● **TASK STATEMENT**
Your answer should consist of the lines holding "bonusu", copied from the material below.

● **RECORDS FOR THE EXERCISE**
+++

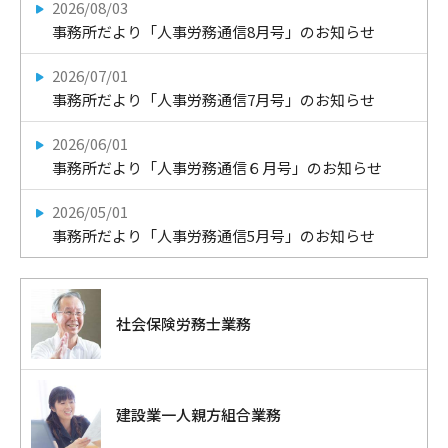
2026/08/03
事務所だより「人事労務通信8月号」のお知らせ
2026/07/01
事務所だより「人事労務通信7月号」のお知らせ
2026/06/01
事務所だより「人事労務通信６月号」のお知らせ
2026/05/01
事務所だより「人事労務通信5月号」のお知らせ
社会保険労務士業務
建設業一人親方組合業務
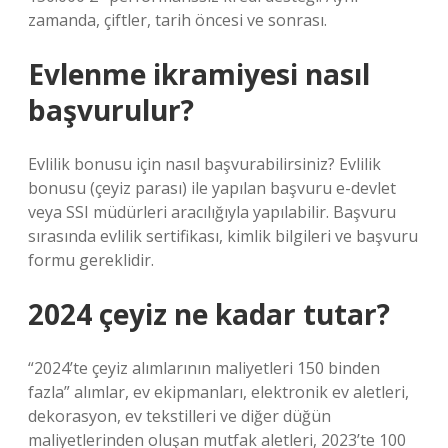
zamanda, çiftler, tarih öncesi ve sonrası.
Evlenme ikramiyesi nasıl
başvurulur?
Evlilik bonusu için nasıl başvurabilirsiniz? Evlilik
bonusu (çeyiz parası) ile yapılan başvuru e-devlet
veya SSI müdürleri aracılığıyla yapılabilir. Başvuru
sırasında evlilik sertifikası, kimlik bilgileri ve başvuru
formu gereklidir.
2024 çeyiz ne kadar tutar?
“2024’te çeyiz alımlarının maliyetleri 150 binden
fazla” alımlar, ev ekipmanları, elektronik ev aletleri,
dekorasyon, ev tekstilleri ve diğer düğün
maliyetlerinden oluşan mutfak aletleri, 2023’te 100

+++

● **ANSWER**
Evlilik bonusu için nasıl başvurabilirsiniz? Evlilik
bonusu (çeyiz parası) ile yapılan başvuru e-devlet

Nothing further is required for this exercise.